Oxidation of Escherichia coli sulfhydryl components by the peroxidase-hydrogen peroxide-iodide antimicrobial system

Abstract

The chemical modification of bacterial components was studied following incubation of Escherichia coli with the peroxidase-hydrogen peroxide (H(2)O(2))-iodide (I(-)) antimicrobial system or with iodine (I(2)). The oxidation of cell sulfhydryls and the iodination of cell components were measured. Both the peroxidase system and I(2) oxidized sulfhydryls. When the I(-) concentration in the peroxidase system was greater than 100 muM, the peroxidase system and I(2) were equivalent. That is, sulfhydryl oxidation or killing per mole of H(2)O(2) equaled that per mole of I(2). These results were consistent with peroxidase-catalyzed oxidation of I(-) to yield 1 mol of I(2) per mol of H(2)O(2). Sulfhydryls were oxidized to yield sulfenic acids and free I(-). With I(-) concentrations in the range of 10 to 100 muM, the amount of sulfhydryls oxidized by the peroxidase system could exceed the amount of I(-).
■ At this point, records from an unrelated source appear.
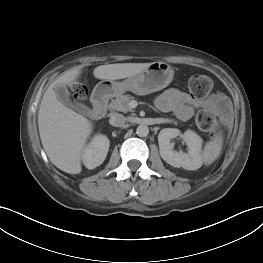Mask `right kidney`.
Instances as JSON below:
<instances>
[{
	"mask_svg": "<svg viewBox=\"0 0 263 263\" xmlns=\"http://www.w3.org/2000/svg\"><path fill=\"white\" fill-rule=\"evenodd\" d=\"M110 143L105 135H96L84 149L81 156L83 164L88 169L100 166L108 153Z\"/></svg>",
	"mask_w": 263,
	"mask_h": 263,
	"instance_id": "ca27d5eb",
	"label": "right kidney"
}]
</instances>
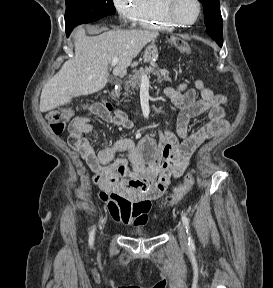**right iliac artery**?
<instances>
[{"label": "right iliac artery", "mask_w": 273, "mask_h": 288, "mask_svg": "<svg viewBox=\"0 0 273 288\" xmlns=\"http://www.w3.org/2000/svg\"><path fill=\"white\" fill-rule=\"evenodd\" d=\"M94 235H95V228H93V230L91 231V233L89 235V244H90L91 247L93 245Z\"/></svg>", "instance_id": "1"}]
</instances>
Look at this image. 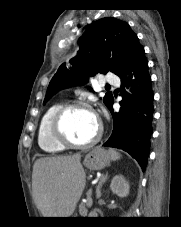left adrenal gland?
I'll use <instances>...</instances> for the list:
<instances>
[{"label": "left adrenal gland", "instance_id": "1", "mask_svg": "<svg viewBox=\"0 0 181 227\" xmlns=\"http://www.w3.org/2000/svg\"><path fill=\"white\" fill-rule=\"evenodd\" d=\"M107 178H108V172L106 174H103L100 178V181L96 188L97 199L101 198V188H102V185L106 182Z\"/></svg>", "mask_w": 181, "mask_h": 227}]
</instances>
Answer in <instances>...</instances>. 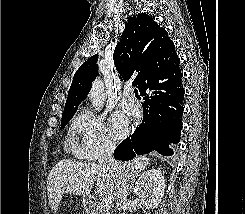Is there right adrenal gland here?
Returning <instances> with one entry per match:
<instances>
[{
    "label": "right adrenal gland",
    "mask_w": 245,
    "mask_h": 214,
    "mask_svg": "<svg viewBox=\"0 0 245 214\" xmlns=\"http://www.w3.org/2000/svg\"><path fill=\"white\" fill-rule=\"evenodd\" d=\"M135 182V179H133L132 181H131V186H130V190L132 189V184Z\"/></svg>",
    "instance_id": "obj_1"
}]
</instances>
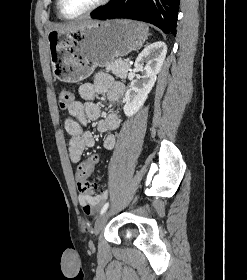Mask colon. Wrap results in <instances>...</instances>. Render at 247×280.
<instances>
[{
  "label": "colon",
  "instance_id": "colon-1",
  "mask_svg": "<svg viewBox=\"0 0 247 280\" xmlns=\"http://www.w3.org/2000/svg\"><path fill=\"white\" fill-rule=\"evenodd\" d=\"M58 102L61 109H67L74 102V94L71 90L60 91ZM99 156L92 155L88 160L79 164L76 172L77 188L81 194H92L94 187L89 182V177L93 173L94 166L98 163Z\"/></svg>",
  "mask_w": 247,
  "mask_h": 280
}]
</instances>
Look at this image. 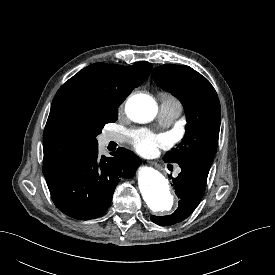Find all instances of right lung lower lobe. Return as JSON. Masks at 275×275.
<instances>
[{
	"label": "right lung lower lobe",
	"mask_w": 275,
	"mask_h": 275,
	"mask_svg": "<svg viewBox=\"0 0 275 275\" xmlns=\"http://www.w3.org/2000/svg\"><path fill=\"white\" fill-rule=\"evenodd\" d=\"M111 155L98 157V146L88 149L46 179L60 211L79 220L97 218L106 212L119 179L133 177L141 163L124 148Z\"/></svg>",
	"instance_id": "obj_1"
}]
</instances>
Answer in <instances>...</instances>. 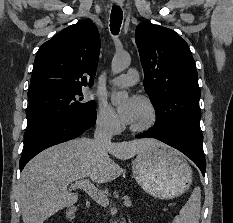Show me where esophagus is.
I'll return each mask as SVG.
<instances>
[{"label": "esophagus", "mask_w": 233, "mask_h": 223, "mask_svg": "<svg viewBox=\"0 0 233 223\" xmlns=\"http://www.w3.org/2000/svg\"><path fill=\"white\" fill-rule=\"evenodd\" d=\"M115 3H116V5L121 6L123 2H122V0H115Z\"/></svg>", "instance_id": "esophagus-1"}]
</instances>
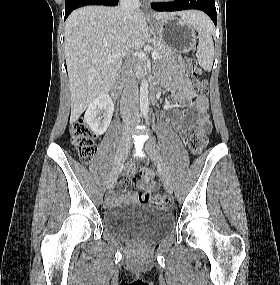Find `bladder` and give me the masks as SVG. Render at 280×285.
<instances>
[{"label":"bladder","instance_id":"1","mask_svg":"<svg viewBox=\"0 0 280 285\" xmlns=\"http://www.w3.org/2000/svg\"><path fill=\"white\" fill-rule=\"evenodd\" d=\"M103 222L116 235L149 240L168 231L173 217L152 205H122L104 211Z\"/></svg>","mask_w":280,"mask_h":285}]
</instances>
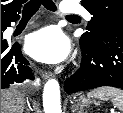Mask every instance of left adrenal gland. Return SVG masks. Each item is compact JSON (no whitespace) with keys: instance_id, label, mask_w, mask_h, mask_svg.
Returning a JSON list of instances; mask_svg holds the SVG:
<instances>
[{"instance_id":"obj_1","label":"left adrenal gland","mask_w":123,"mask_h":113,"mask_svg":"<svg viewBox=\"0 0 123 113\" xmlns=\"http://www.w3.org/2000/svg\"><path fill=\"white\" fill-rule=\"evenodd\" d=\"M82 110H83L82 107H80L79 111H76V109L73 107V108H72V113H83Z\"/></svg>"}]
</instances>
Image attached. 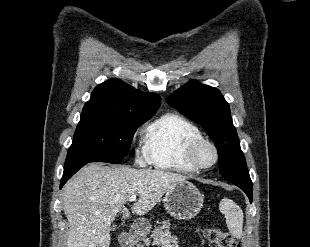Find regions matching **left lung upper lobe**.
Masks as SVG:
<instances>
[{
    "label": "left lung upper lobe",
    "mask_w": 310,
    "mask_h": 247,
    "mask_svg": "<svg viewBox=\"0 0 310 247\" xmlns=\"http://www.w3.org/2000/svg\"><path fill=\"white\" fill-rule=\"evenodd\" d=\"M166 102L206 130L217 147L223 177L248 173L229 104L220 91L193 80L167 96Z\"/></svg>",
    "instance_id": "5c2ea615"
}]
</instances>
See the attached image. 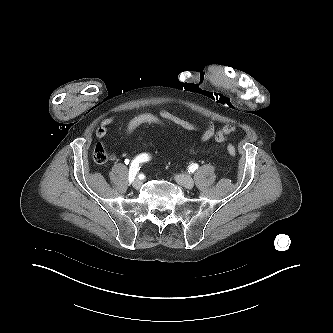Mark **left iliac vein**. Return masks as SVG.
<instances>
[{"label": "left iliac vein", "mask_w": 333, "mask_h": 333, "mask_svg": "<svg viewBox=\"0 0 333 333\" xmlns=\"http://www.w3.org/2000/svg\"><path fill=\"white\" fill-rule=\"evenodd\" d=\"M175 180L179 185L188 189H191L194 186V181L188 174H178L175 176Z\"/></svg>", "instance_id": "4c4485c4"}]
</instances>
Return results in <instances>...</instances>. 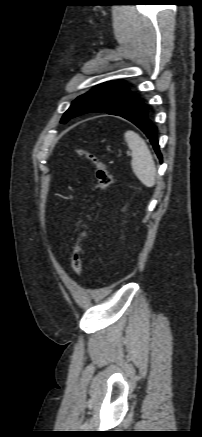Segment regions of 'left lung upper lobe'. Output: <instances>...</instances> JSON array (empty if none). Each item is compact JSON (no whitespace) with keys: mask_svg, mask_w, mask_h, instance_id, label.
I'll use <instances>...</instances> for the list:
<instances>
[{"mask_svg":"<svg viewBox=\"0 0 202 437\" xmlns=\"http://www.w3.org/2000/svg\"><path fill=\"white\" fill-rule=\"evenodd\" d=\"M135 99L127 86L117 81L104 82L76 98L61 122L89 112H108Z\"/></svg>","mask_w":202,"mask_h":437,"instance_id":"1","label":"left lung upper lobe"}]
</instances>
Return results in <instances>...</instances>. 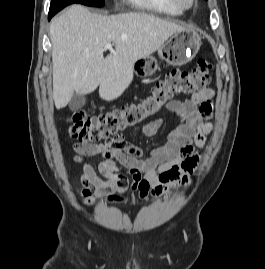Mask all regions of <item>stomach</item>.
I'll list each match as a JSON object with an SVG mask.
<instances>
[{
  "label": "stomach",
  "mask_w": 265,
  "mask_h": 269,
  "mask_svg": "<svg viewBox=\"0 0 265 269\" xmlns=\"http://www.w3.org/2000/svg\"><path fill=\"white\" fill-rule=\"evenodd\" d=\"M200 46V35L192 29L185 28L172 34L158 49V55L172 66H181L196 56ZM157 69L158 63L153 56L139 58L133 64V72L139 77H150Z\"/></svg>",
  "instance_id": "obj_1"
}]
</instances>
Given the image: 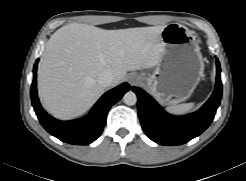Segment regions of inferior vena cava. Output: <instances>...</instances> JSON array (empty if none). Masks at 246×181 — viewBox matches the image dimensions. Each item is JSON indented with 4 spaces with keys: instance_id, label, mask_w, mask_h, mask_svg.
<instances>
[{
    "instance_id": "602c4592",
    "label": "inferior vena cava",
    "mask_w": 246,
    "mask_h": 181,
    "mask_svg": "<svg viewBox=\"0 0 246 181\" xmlns=\"http://www.w3.org/2000/svg\"><path fill=\"white\" fill-rule=\"evenodd\" d=\"M113 74L111 71L109 70H104L103 72L100 73V75L98 76V83L102 86V87H108L110 85H112L113 83Z\"/></svg>"
}]
</instances>
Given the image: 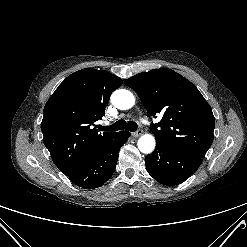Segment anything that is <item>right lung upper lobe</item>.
<instances>
[{"label":"right lung upper lobe","mask_w":247,"mask_h":247,"mask_svg":"<svg viewBox=\"0 0 247 247\" xmlns=\"http://www.w3.org/2000/svg\"><path fill=\"white\" fill-rule=\"evenodd\" d=\"M122 79L109 72L82 69L68 76L47 101L41 130L52 160L66 176L118 132L98 133L111 93Z\"/></svg>","instance_id":"cb5924a9"}]
</instances>
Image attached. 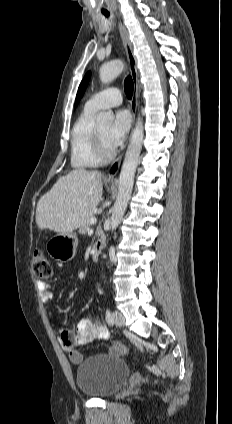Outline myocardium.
<instances>
[{
	"mask_svg": "<svg viewBox=\"0 0 232 424\" xmlns=\"http://www.w3.org/2000/svg\"><path fill=\"white\" fill-rule=\"evenodd\" d=\"M94 152L102 163L112 160L116 155V150L114 148L107 150L104 146L101 133L97 126H95L94 129Z\"/></svg>",
	"mask_w": 232,
	"mask_h": 424,
	"instance_id": "myocardium-1",
	"label": "myocardium"
}]
</instances>
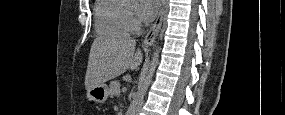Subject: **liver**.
<instances>
[{
	"mask_svg": "<svg viewBox=\"0 0 285 115\" xmlns=\"http://www.w3.org/2000/svg\"><path fill=\"white\" fill-rule=\"evenodd\" d=\"M136 41L125 36L98 37L94 40L85 75V88L90 90L118 77L127 69L135 70L143 60Z\"/></svg>",
	"mask_w": 285,
	"mask_h": 115,
	"instance_id": "6515ba94",
	"label": "liver"
}]
</instances>
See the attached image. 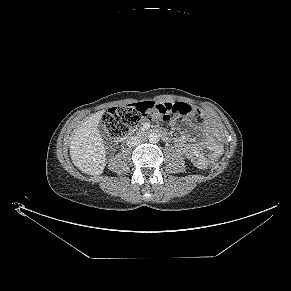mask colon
<instances>
[{
    "instance_id": "5ec220e1",
    "label": "colon",
    "mask_w": 291,
    "mask_h": 291,
    "mask_svg": "<svg viewBox=\"0 0 291 291\" xmlns=\"http://www.w3.org/2000/svg\"><path fill=\"white\" fill-rule=\"evenodd\" d=\"M200 112L187 103H158L142 102L125 107H115L107 110L103 115L105 132L112 138H122L130 130L137 127L143 120L154 118L168 119L170 116L197 117ZM217 164V157L211 156L208 165Z\"/></svg>"
}]
</instances>
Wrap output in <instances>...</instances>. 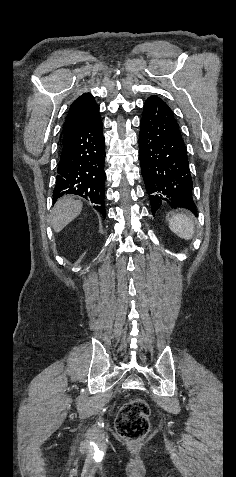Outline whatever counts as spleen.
Here are the masks:
<instances>
[{
	"mask_svg": "<svg viewBox=\"0 0 236 477\" xmlns=\"http://www.w3.org/2000/svg\"><path fill=\"white\" fill-rule=\"evenodd\" d=\"M169 226L181 238L189 240L194 234V222L185 214H177L169 221Z\"/></svg>",
	"mask_w": 236,
	"mask_h": 477,
	"instance_id": "spleen-1",
	"label": "spleen"
}]
</instances>
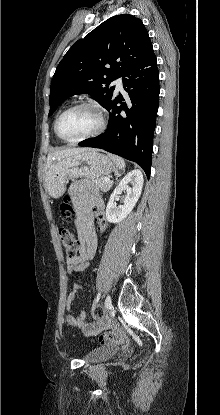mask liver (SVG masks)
I'll return each mask as SVG.
<instances>
[{"mask_svg": "<svg viewBox=\"0 0 220 415\" xmlns=\"http://www.w3.org/2000/svg\"><path fill=\"white\" fill-rule=\"evenodd\" d=\"M87 150L88 149H86V148H68V149H62V150H58V151H55L53 153H50L47 157L46 168H49L51 166L53 160H55V159L60 160L62 158L72 156V155H76V154L82 153V152L87 151Z\"/></svg>", "mask_w": 220, "mask_h": 415, "instance_id": "1", "label": "liver"}]
</instances>
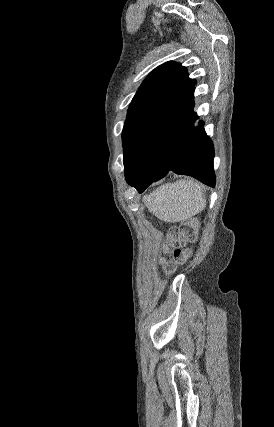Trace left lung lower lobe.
I'll return each instance as SVG.
<instances>
[{
	"mask_svg": "<svg viewBox=\"0 0 274 427\" xmlns=\"http://www.w3.org/2000/svg\"><path fill=\"white\" fill-rule=\"evenodd\" d=\"M193 81L152 125L145 135L136 161L125 174L128 184L142 193L169 171L185 174L214 187V148L203 129L194 128Z\"/></svg>",
	"mask_w": 274,
	"mask_h": 427,
	"instance_id": "1",
	"label": "left lung lower lobe"
}]
</instances>
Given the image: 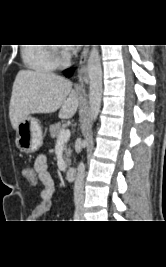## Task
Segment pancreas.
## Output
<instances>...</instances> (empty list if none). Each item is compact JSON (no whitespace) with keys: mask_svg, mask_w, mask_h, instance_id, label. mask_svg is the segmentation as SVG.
<instances>
[{"mask_svg":"<svg viewBox=\"0 0 166 267\" xmlns=\"http://www.w3.org/2000/svg\"><path fill=\"white\" fill-rule=\"evenodd\" d=\"M64 130H65V126L61 125L60 123L53 124L50 126V129H49L50 136L53 139H56V138H58L60 132H62ZM71 153H72L71 149L66 147V149H65V161L67 163V166H69L71 163V159H70Z\"/></svg>","mask_w":166,"mask_h":267,"instance_id":"pancreas-1","label":"pancreas"}]
</instances>
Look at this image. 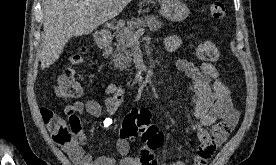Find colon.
<instances>
[{"mask_svg": "<svg viewBox=\"0 0 276 165\" xmlns=\"http://www.w3.org/2000/svg\"><path fill=\"white\" fill-rule=\"evenodd\" d=\"M212 17L221 22L226 18V7L220 1H214L210 5ZM197 56L204 62H213L220 57V50L212 40H204L196 50ZM83 54H77L72 58L59 76L55 86V94L62 99H73L82 92L81 74L77 65L82 62ZM46 119L50 124V133L53 139L60 145L74 143L78 139L80 127L75 123H65L54 112L46 113ZM139 135L141 137L142 151H155L160 148L164 141V135L158 126L152 123V115L148 108H134L127 113L120 128V138L130 139Z\"/></svg>", "mask_w": 276, "mask_h": 165, "instance_id": "1", "label": "colon"}]
</instances>
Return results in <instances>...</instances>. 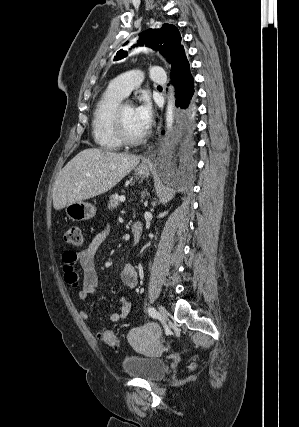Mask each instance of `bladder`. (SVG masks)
<instances>
[{
	"label": "bladder",
	"mask_w": 299,
	"mask_h": 427,
	"mask_svg": "<svg viewBox=\"0 0 299 427\" xmlns=\"http://www.w3.org/2000/svg\"><path fill=\"white\" fill-rule=\"evenodd\" d=\"M124 372L131 377L155 381L167 372V364L153 356H125L122 358Z\"/></svg>",
	"instance_id": "bladder-1"
}]
</instances>
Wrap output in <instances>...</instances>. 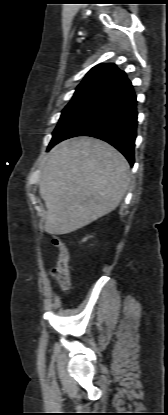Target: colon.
I'll return each mask as SVG.
<instances>
[{
    "instance_id": "1",
    "label": "colon",
    "mask_w": 168,
    "mask_h": 415,
    "mask_svg": "<svg viewBox=\"0 0 168 415\" xmlns=\"http://www.w3.org/2000/svg\"><path fill=\"white\" fill-rule=\"evenodd\" d=\"M53 244L58 251V260L56 266L52 269L51 274L62 290H67L70 286L69 256L67 249L58 236L53 238Z\"/></svg>"
}]
</instances>
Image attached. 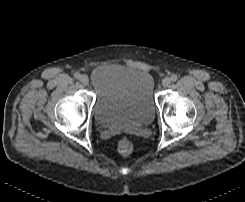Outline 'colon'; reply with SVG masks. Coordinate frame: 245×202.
I'll list each match as a JSON object with an SVG mask.
<instances>
[{
  "label": "colon",
  "instance_id": "obj_1",
  "mask_svg": "<svg viewBox=\"0 0 245 202\" xmlns=\"http://www.w3.org/2000/svg\"><path fill=\"white\" fill-rule=\"evenodd\" d=\"M118 152L123 157H129L134 152V145L131 140L123 138L118 143Z\"/></svg>",
  "mask_w": 245,
  "mask_h": 202
}]
</instances>
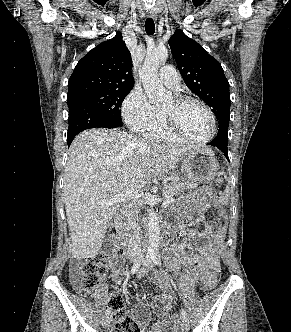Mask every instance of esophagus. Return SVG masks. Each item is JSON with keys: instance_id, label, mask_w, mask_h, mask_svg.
<instances>
[{"instance_id": "esophagus-1", "label": "esophagus", "mask_w": 291, "mask_h": 332, "mask_svg": "<svg viewBox=\"0 0 291 332\" xmlns=\"http://www.w3.org/2000/svg\"><path fill=\"white\" fill-rule=\"evenodd\" d=\"M148 17H149V18L156 19V18H157L156 11L153 10V9H150V10L148 11Z\"/></svg>"}]
</instances>
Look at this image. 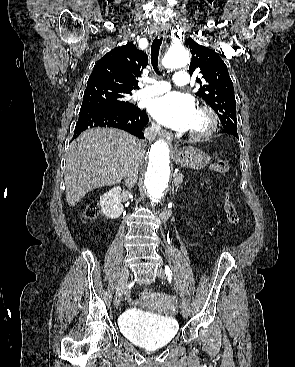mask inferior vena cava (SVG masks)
Here are the masks:
<instances>
[{"label": "inferior vena cava", "instance_id": "obj_1", "mask_svg": "<svg viewBox=\"0 0 295 367\" xmlns=\"http://www.w3.org/2000/svg\"><path fill=\"white\" fill-rule=\"evenodd\" d=\"M159 131H160V127L158 125H152L145 130L144 136L149 141L154 140L157 134L159 133ZM138 167L139 165L135 162L131 164L130 166H128L125 170V184L129 189H131L134 186V184L137 182Z\"/></svg>", "mask_w": 295, "mask_h": 367}]
</instances>
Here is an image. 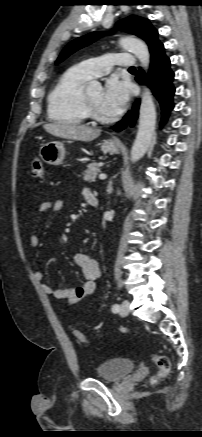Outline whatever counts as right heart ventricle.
<instances>
[{"label":"right heart ventricle","mask_w":202,"mask_h":437,"mask_svg":"<svg viewBox=\"0 0 202 437\" xmlns=\"http://www.w3.org/2000/svg\"><path fill=\"white\" fill-rule=\"evenodd\" d=\"M88 78L75 66L64 72L47 98L50 120L66 124H82L87 114L82 104V85Z\"/></svg>","instance_id":"e07e8e85"}]
</instances>
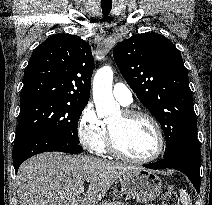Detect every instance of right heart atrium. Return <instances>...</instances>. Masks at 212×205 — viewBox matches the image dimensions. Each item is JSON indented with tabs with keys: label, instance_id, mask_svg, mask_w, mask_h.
I'll list each match as a JSON object with an SVG mask.
<instances>
[{
	"label": "right heart atrium",
	"instance_id": "1",
	"mask_svg": "<svg viewBox=\"0 0 212 205\" xmlns=\"http://www.w3.org/2000/svg\"><path fill=\"white\" fill-rule=\"evenodd\" d=\"M76 132L80 144L90 151H96L104 140L106 127L92 104H87L82 109L77 120Z\"/></svg>",
	"mask_w": 212,
	"mask_h": 205
}]
</instances>
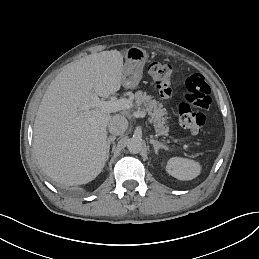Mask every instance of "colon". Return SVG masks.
<instances>
[{
    "instance_id": "5ec220e1",
    "label": "colon",
    "mask_w": 259,
    "mask_h": 259,
    "mask_svg": "<svg viewBox=\"0 0 259 259\" xmlns=\"http://www.w3.org/2000/svg\"><path fill=\"white\" fill-rule=\"evenodd\" d=\"M149 74L162 97L172 95V67L155 62L149 67ZM186 101L178 106L179 123L192 134H200L205 126L204 111L211 106L210 86L202 73L194 72L185 81Z\"/></svg>"
}]
</instances>
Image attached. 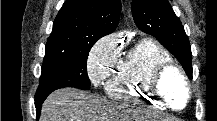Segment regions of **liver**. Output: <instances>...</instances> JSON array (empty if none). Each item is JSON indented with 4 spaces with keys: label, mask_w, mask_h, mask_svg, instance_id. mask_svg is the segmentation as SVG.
<instances>
[{
    "label": "liver",
    "mask_w": 217,
    "mask_h": 121,
    "mask_svg": "<svg viewBox=\"0 0 217 121\" xmlns=\"http://www.w3.org/2000/svg\"><path fill=\"white\" fill-rule=\"evenodd\" d=\"M140 112L116 105L74 88L51 93L41 109L40 121H134Z\"/></svg>",
    "instance_id": "liver-1"
}]
</instances>
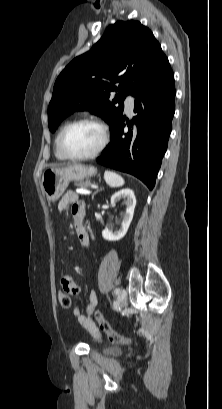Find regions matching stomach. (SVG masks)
I'll return each instance as SVG.
<instances>
[{
	"instance_id": "0dacf381",
	"label": "stomach",
	"mask_w": 222,
	"mask_h": 409,
	"mask_svg": "<svg viewBox=\"0 0 222 409\" xmlns=\"http://www.w3.org/2000/svg\"><path fill=\"white\" fill-rule=\"evenodd\" d=\"M96 173L95 167L80 163L62 168H49L42 174V190L49 202H55L64 193L69 182H81L85 178L95 176Z\"/></svg>"
}]
</instances>
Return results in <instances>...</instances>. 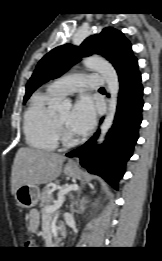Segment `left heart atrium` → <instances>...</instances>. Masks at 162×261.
I'll return each mask as SVG.
<instances>
[{"label": "left heart atrium", "mask_w": 162, "mask_h": 261, "mask_svg": "<svg viewBox=\"0 0 162 261\" xmlns=\"http://www.w3.org/2000/svg\"><path fill=\"white\" fill-rule=\"evenodd\" d=\"M95 106L88 96L80 97L74 105L69 119V128L76 135L87 134L94 126Z\"/></svg>", "instance_id": "obj_1"}]
</instances>
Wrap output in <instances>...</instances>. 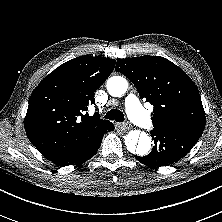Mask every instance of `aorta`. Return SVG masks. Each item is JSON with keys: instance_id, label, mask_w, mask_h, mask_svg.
<instances>
[{"instance_id": "aorta-1", "label": "aorta", "mask_w": 222, "mask_h": 222, "mask_svg": "<svg viewBox=\"0 0 222 222\" xmlns=\"http://www.w3.org/2000/svg\"><path fill=\"white\" fill-rule=\"evenodd\" d=\"M128 89V82L121 76H113L107 81V90L110 95L120 97L126 93ZM125 145L129 152L139 156H145L151 149V139L146 133H138L131 131L125 137Z\"/></svg>"}]
</instances>
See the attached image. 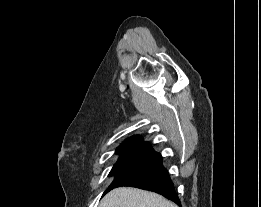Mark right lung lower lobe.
Instances as JSON below:
<instances>
[{"instance_id":"98d812e1","label":"right lung lower lobe","mask_w":261,"mask_h":207,"mask_svg":"<svg viewBox=\"0 0 261 207\" xmlns=\"http://www.w3.org/2000/svg\"><path fill=\"white\" fill-rule=\"evenodd\" d=\"M122 186L137 187L156 192L169 200H172L181 207L173 182L169 177L168 171L162 164H159L152 170L129 180Z\"/></svg>"}]
</instances>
Because the oxidation of sulfhydryls to sulfenic acids did not consume I(-), one I(-) ion could participate in the oxidation of many sulfhydryls. With I(-) concentrations lower than 10 muM, complete oxidation of sulfhydryls was not obtained. Incorporation of I(-) into iodinated derivatives of bacterial components partly depleted the system of I(-) and limited the formation of I(2). These results indicated that antimicrobial activity was due to peroxidase-catalyzed oxidation of I(-) to I(2), followed by I(2) oxidation of cell components. There was a direct relationship between sulfhydryl oxidation and antimicrobial action. Although iodination of bacterial components accompanied sulfhydryl oxidation, the amount of I(-) incorporation was not directly related to antimicrobial action. Also, incorporation of I(-) interfered with antimicrobial action at low I(-) concentrations.